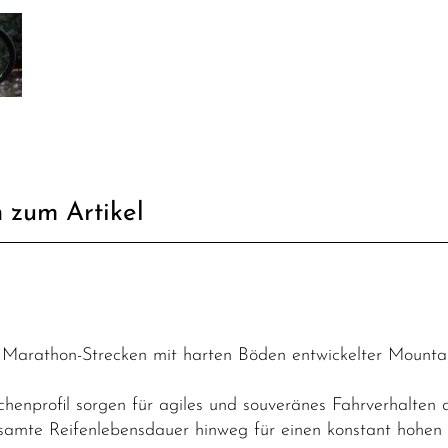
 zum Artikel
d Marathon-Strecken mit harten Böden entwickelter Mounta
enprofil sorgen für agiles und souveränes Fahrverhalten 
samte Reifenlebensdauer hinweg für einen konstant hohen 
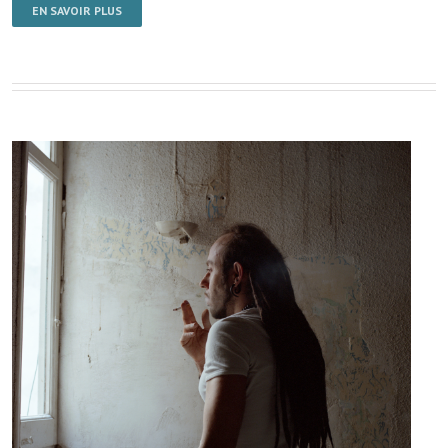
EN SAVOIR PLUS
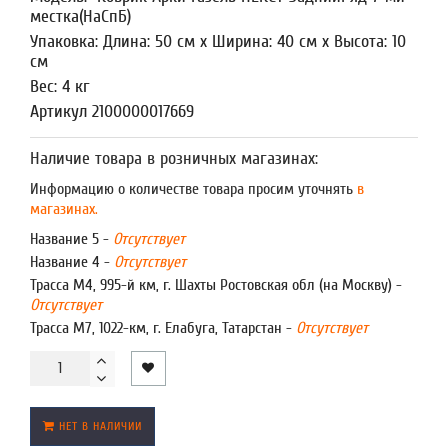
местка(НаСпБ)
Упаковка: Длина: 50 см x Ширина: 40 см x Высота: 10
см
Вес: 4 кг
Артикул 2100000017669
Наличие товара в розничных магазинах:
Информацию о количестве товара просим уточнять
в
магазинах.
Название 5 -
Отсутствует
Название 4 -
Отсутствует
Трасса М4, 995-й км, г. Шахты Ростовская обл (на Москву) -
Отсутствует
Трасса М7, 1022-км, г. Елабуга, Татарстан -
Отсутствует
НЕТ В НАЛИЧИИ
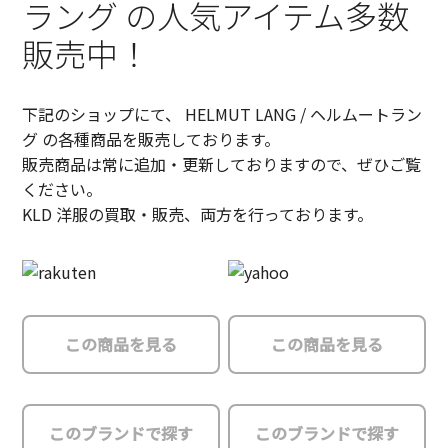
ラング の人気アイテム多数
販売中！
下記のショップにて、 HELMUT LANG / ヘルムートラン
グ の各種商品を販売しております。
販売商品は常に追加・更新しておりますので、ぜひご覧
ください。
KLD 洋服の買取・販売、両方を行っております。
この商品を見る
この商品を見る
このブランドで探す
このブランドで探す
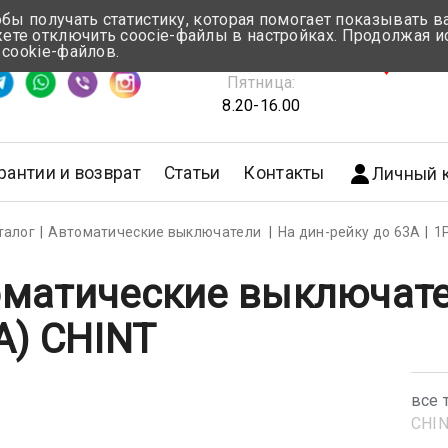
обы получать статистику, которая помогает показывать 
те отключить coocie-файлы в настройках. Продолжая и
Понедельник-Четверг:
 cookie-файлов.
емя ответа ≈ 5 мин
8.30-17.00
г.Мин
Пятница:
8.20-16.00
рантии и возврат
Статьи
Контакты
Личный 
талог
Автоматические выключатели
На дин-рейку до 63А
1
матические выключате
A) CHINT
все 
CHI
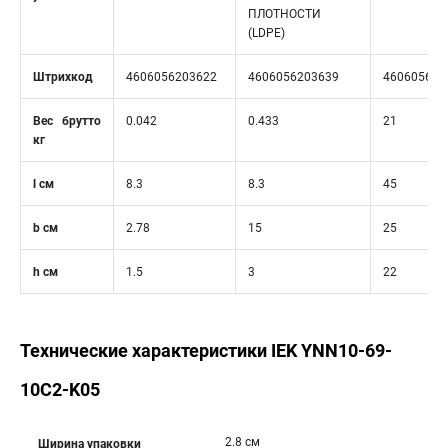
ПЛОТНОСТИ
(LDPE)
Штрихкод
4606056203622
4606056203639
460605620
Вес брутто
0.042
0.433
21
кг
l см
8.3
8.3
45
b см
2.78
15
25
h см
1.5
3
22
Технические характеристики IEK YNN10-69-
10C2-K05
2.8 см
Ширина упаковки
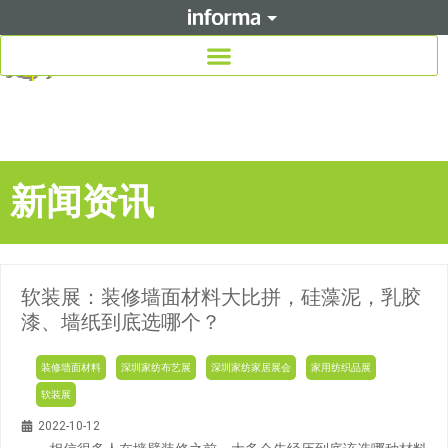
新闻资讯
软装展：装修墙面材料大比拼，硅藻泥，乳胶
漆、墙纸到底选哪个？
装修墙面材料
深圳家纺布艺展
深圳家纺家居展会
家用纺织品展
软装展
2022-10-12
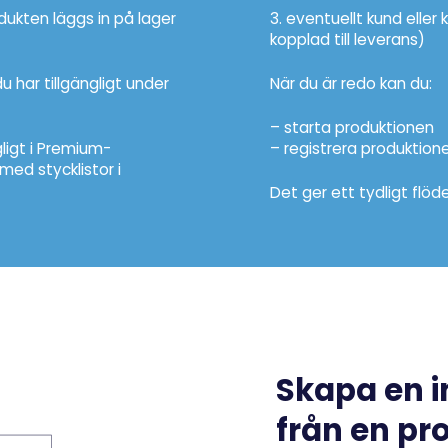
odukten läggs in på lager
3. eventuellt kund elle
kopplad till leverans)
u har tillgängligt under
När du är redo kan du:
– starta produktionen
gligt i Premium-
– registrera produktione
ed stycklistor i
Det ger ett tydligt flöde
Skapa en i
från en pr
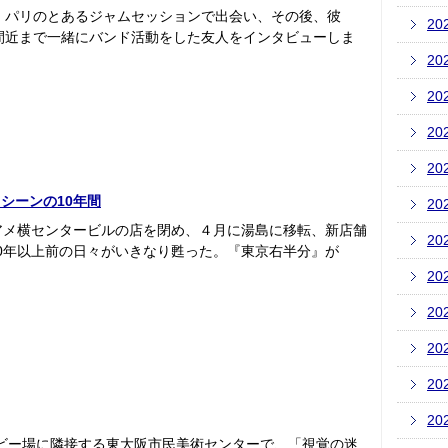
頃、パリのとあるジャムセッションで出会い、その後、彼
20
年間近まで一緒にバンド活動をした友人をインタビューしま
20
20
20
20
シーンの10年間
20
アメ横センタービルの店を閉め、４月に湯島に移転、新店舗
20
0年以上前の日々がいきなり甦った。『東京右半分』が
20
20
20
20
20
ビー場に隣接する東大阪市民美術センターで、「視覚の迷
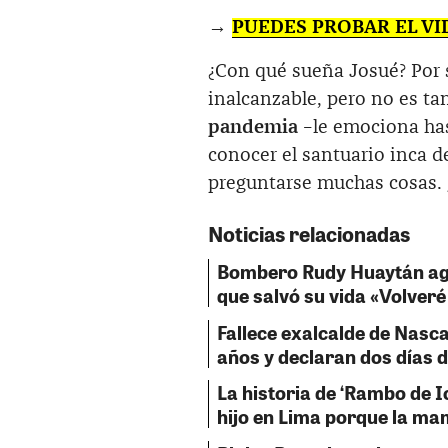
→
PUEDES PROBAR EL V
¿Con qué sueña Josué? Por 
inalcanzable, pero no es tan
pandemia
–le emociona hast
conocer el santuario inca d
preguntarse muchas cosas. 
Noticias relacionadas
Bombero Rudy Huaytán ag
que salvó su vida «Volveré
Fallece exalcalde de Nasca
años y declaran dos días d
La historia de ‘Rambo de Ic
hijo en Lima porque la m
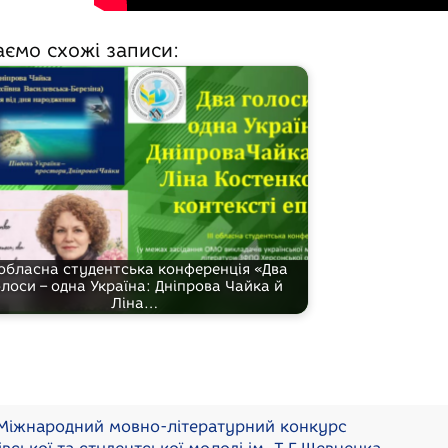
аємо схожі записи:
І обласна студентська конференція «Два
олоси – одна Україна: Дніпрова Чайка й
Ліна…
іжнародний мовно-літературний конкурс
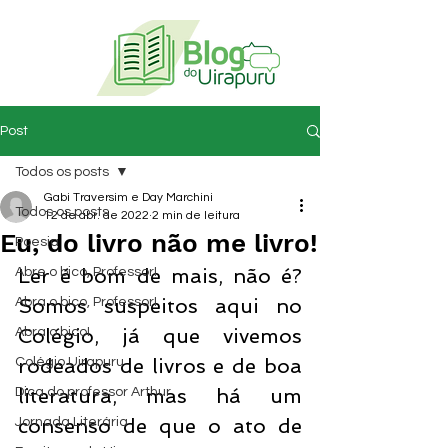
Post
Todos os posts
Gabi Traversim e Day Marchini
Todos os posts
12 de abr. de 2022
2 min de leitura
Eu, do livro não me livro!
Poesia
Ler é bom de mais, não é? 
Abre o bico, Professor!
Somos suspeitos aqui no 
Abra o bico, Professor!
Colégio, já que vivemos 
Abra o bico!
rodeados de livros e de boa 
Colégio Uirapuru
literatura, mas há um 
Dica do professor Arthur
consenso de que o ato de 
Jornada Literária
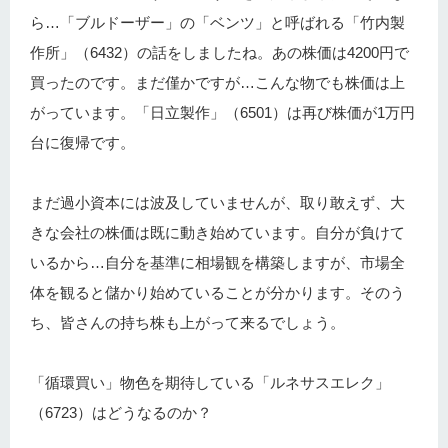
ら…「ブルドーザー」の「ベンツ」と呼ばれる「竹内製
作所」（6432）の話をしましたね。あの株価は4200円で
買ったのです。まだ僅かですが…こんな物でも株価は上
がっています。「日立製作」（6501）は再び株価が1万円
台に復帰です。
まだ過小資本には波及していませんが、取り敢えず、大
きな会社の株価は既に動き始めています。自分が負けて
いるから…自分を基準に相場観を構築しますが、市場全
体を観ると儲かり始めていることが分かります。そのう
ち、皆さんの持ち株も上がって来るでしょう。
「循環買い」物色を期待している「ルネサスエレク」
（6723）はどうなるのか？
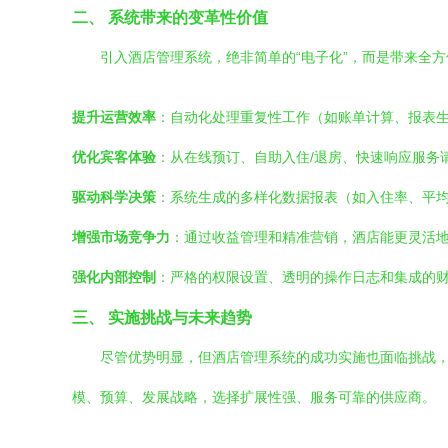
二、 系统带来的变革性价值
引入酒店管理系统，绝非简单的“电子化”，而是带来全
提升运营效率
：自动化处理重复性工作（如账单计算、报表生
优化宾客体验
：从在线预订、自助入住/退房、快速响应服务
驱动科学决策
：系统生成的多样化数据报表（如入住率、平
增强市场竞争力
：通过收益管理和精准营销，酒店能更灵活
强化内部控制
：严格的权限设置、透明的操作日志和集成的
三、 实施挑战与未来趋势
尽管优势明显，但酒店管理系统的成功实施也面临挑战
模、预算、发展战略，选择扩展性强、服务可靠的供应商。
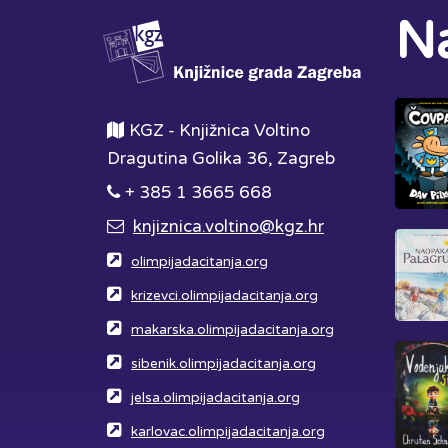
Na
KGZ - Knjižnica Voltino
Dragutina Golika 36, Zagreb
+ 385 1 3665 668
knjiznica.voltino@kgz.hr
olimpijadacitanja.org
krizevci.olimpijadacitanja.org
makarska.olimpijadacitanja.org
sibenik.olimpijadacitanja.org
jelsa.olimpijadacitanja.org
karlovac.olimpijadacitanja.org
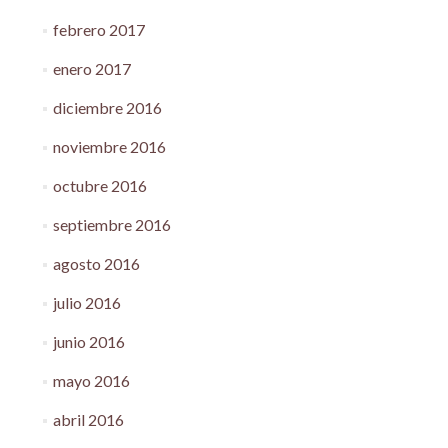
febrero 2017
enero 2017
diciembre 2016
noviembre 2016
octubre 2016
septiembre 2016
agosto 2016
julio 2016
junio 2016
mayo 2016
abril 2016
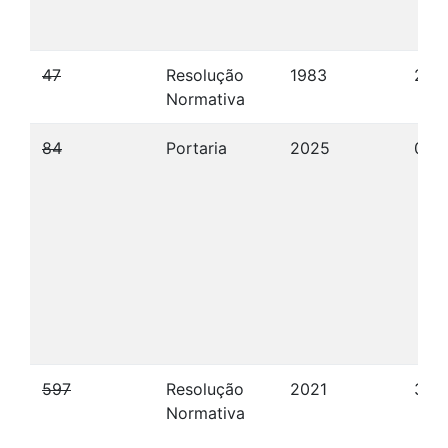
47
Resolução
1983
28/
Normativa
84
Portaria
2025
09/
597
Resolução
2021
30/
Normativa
_ _ _
— Exercise —
Faithful copy, images left out: write out every line of data.

— Expected answer —
 zum Artikel
d Marathon-Strecken mit harten Böden entwickelter Mounta
enprofil sorgen für agiles und souveränes Fahrverhalten 
samte Reifenlebensdauer hinweg für einen konstant hohen 
EN SAVOIR PLUS
местка(НаСпБ)
Упаковка: Длина: 50 см x Ширина: 40 см x Высота: 10
см
Вес: 4 кг
Артикул 2100000017669
Наличие товара в розничных магазинах:
Информацию о количестве товара просим уточнять
в
магазинах.
Название 5 -
Отсутствует
Название 4 -
Отсутствует
Трасса М4, 995-й км, г. Шахты Ростовская обл (на Москву) -
Отсутствует
Трасса М7, 1022-км, г. Елабуга, Татарстан -
Отсутствует
НЕТ В НАЛИЧИИ
ラング の人気アイテム多数
販売中！
下記のショップにて、 HELMUT LANG / ヘルムートラン
グ の各種商品を販売しております。
販売商品は常に追加・更新しておりますので、ぜひご覧
ください。
KLD 洋服の買取・販売、両方を行っております。
この商品を見る
この商品を見る
このブランドで探す
このブランドで探す
обы получать статистику, которая помогает показывать 
те отключить coocie-файлы в настройках. Продолжая и
Понедельник-Четверг:
 cookie-файлов.
емя ответа ≈ 5 мин
8.30-17.00
г.Мин
Пятница:
8.20-16.00
рантии и возврат
Статьи
Контакты
Личный 
талог
Автоматические выключатели
На дин-рейку до 63А
1
матические выключате
A) CHINT
все 
CHI
ПЛОТНОСТИ
(LDPE)
Штрихкод
4606056203622
4606056203639
460605620
Вес брутто
0.042
0.433
21
кг
l см
8.3
8.3
45
b см
2.78
15
25
h см
1.5
3
22
Технические характеристики IEK YNN10-69-
10C2-K05
2.8 см
Ширина упаковки
新闻资讯
软装展：装修墙面材料大比拼，硅藻泥，乳胶
漆、墙纸到底选哪个？
装修墙面材料
深圳家纺布艺展
深圳家纺家居展会
家用纺织品展
软装展
2022-10-12
odukten läggs in på lager
3. eventuellt kund elle
kopplad till leverans)
u har tillgängligt under
När du är redo kan du:
– starta produktionen
gligt i Premium-
– registrera produktione
ed stycklistor i
Det ger ett tydligt flöde
Skapa en i
från en pr
頃、パリのとあるジャムセッションで出会い、その後、彼
20
年間近まで一緒にバンド活動をした友人をインタビューしま
20
20
20
20
シーンの10年間
20
アメ横センタービルの店を閉め、４月に湯島に移転、新店舗
20
0年以上前の日々がいきなり甦った。『東京右半分』が
20
20
20
20
20
ビー場に隣接する東大阪市民美術センターで、「視覚の迷
→
PUEDES PROBAR EL V
¿Con qué sueña Josué? Por 
inalcanzable, pero no es tan
pandemia
–le emociona hast
conocer el santuario inca d
preguntarse muchas cosas. 
Noticias relacionadas
Bombero Rudy Huaytán ag
que salvó su vida «Volveré
Fallece exalcalde de Nasca
años y declaran dos días d
La historia de ‘Rambo de Ic
hijo en Lima porque la m
аємо схожі записи:
І обласна студентська конференція «Два
олоси – одна Україна: Дніпрова Чайка й
Ліна…
іжнародний мовно-літературний конкурс
Post
Todos os posts
Gabi Traversim e Day Marchini
Todos os posts
12 de abr. de 2022
2 min de leitura
Eu, do livro não me livro!
Poesia
Ler é bom de mais, não é? 
Abre o bico, Professor!
Somos suspeitos aqui no 
Abra o bico, Professor!
Colégio, já que vivemos 
Abra o bico!
rodeados de livros e de boa 
Colégio Uirapuru
literatura, mas há um 
Dica do professor Arthur
consenso de que o ato de 
Jornada Literária
ら…「ブルドーザー」の「ベンツ」と呼ばれる「竹内製
作所」（6432）の話をしましたね。あの株価は4200円で
買ったのです。まだ僅かですが…こんな物でも株価は上
がっています。「日立製作」（6501）は再び株価が1万円
台に復帰です。
まだ過小資本には波及していませんが、取り敢えず、大
きな会社の株価は既に動き始めています。自分が負けて
いるから…自分を基準に相場観を構築しますが、市場全
体を観ると儲かり始めていることが分かります。そのう
ち、皆さんの持ち株も上がって来るでしょう。
「循環買い」物色を期待している「ルネサスエレク」
（6723）はどうなるのか？
二、 系统带来的变革性价值
引入酒店管理系统，绝非简单的“电子化”，而是带来全
提升运营效率
：自动化处理重复性工作（如账单计算、报表生
优化宾客体验
：从在线预订、自助入住/退房、快速响应服务
驱动科学决策
：系统生成的多样化数据报表（如入住率、平
增强市场竞争力
：通过收益管理和精准营销，酒店能更灵活
强化内部控制
：严格的权限设置、透明的操作日志和集成的
三、 实施挑战与未来趋势
尽管优势明显，但酒店管理系统的成功实施也面临挑战
模、预算、发展战略，选择扩展性强、服务可靠的供应商。
Na
KGZ - Knjižnica Voltino
Dragutina Golika 36, Zagreb
+ 385 1 3665 668
knjiznica.voltino@kgz.hr
olimpijadacitanja.org
krizevci.olimpijadacitanja.org
makarska.olimpijadacitanja.org
sibenik.olimpijadacitanja.org
jelsa.olimpijadacitanja.org
karlovac.olimpijadacitanja.org
febrero 2017
enero 2017
diciembre 2016
noviembre 2016
octubre 2016
septiembre 2016
agosto 2016
julio 2016
junio 2016
mayo 2016
abril 2016
47
Resolução
1983
28/
Normativa
84
Portaria
2025
09/
597
Resolução
2021
30/
Normativa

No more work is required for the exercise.